■ DATA ■
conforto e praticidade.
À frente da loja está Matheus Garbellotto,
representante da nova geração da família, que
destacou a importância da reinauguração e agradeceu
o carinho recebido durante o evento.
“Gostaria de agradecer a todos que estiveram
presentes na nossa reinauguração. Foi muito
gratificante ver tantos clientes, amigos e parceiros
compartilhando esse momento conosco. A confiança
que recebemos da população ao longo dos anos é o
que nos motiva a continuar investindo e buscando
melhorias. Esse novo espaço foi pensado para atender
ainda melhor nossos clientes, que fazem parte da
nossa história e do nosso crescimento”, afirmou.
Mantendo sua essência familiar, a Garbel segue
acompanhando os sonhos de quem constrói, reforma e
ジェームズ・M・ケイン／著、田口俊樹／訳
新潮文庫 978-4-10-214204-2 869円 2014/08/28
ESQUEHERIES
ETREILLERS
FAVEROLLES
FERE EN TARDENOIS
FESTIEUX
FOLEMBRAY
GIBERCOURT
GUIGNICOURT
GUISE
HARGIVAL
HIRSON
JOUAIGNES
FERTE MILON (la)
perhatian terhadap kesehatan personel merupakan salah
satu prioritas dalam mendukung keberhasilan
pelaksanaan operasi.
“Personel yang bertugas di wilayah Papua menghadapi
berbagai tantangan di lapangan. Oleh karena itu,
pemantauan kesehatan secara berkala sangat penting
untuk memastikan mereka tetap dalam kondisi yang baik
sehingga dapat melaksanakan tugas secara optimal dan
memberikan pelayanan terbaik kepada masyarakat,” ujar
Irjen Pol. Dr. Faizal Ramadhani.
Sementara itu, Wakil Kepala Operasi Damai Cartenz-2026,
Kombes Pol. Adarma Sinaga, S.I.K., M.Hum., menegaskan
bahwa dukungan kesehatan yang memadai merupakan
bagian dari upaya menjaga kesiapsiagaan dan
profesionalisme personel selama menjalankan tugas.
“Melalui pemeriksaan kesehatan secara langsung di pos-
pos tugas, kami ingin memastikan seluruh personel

■ TO DO ■
Output exactly one stretch of the listing: from the line containing "ESQUEHERIES" through the line containing "pelaksanaan operasi.", both end lines included.

■ SOLUTION TO THE EXERCISE ■
ESQUEHERIES
ETREILLERS
FAVEROLLES
FERE EN TARDENOIS
FESTIEUX
FOLEMBRAY
GIBERCOURT
GUIGNICOURT
GUISE
HARGIVAL
HIRSON
JOUAIGNES
FERTE MILON (la)
perhatian terhadap kesehatan personel merupakan salah
satu prioritas dalam mendukung keberhasilan
pelaksanaan operasi.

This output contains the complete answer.